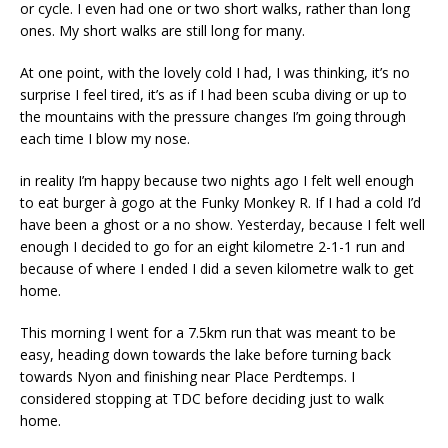
or cycle. I even had one or two short walks, rather than long
ones. My short walks are still long for many.
At one point, with the lovely cold I had, I was thinking, it’s no
surprise I feel tired, it’s as if I had been scuba diving or up to
the mountains with the pressure changes I’m going through
each time I blow my nose.
in reality I’m happy because two nights ago I felt well enough
to eat burger à gogo at the Funky Monkey R. If I had a cold I’d
have been a ghost or a no show. Yesterday, because I felt well
enough I decided to go for an eight kilometre 2-1-1 run and
because of where I ended I did a seven kilometre walk to get
home.
This morning I went for a 7.5km run that was meant to be
easy, heading down towards the lake before turning back
towards Nyon and finishing near Place Perdtemps. I
considered stopping at TDC before deciding just to walk
home.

--- --- ---

→ What to work on
Both ends count here. Reproduce exactly the lines from the one containing "This morning I" through the end of the listing.

→ Response to the task
This morning I went for a 7.5km run that was meant to be
easy, heading down towards the lake before turning back
towards Nyon and finishing near Place Perdtemps. I
considered stopping at TDC before deciding just to walk
home.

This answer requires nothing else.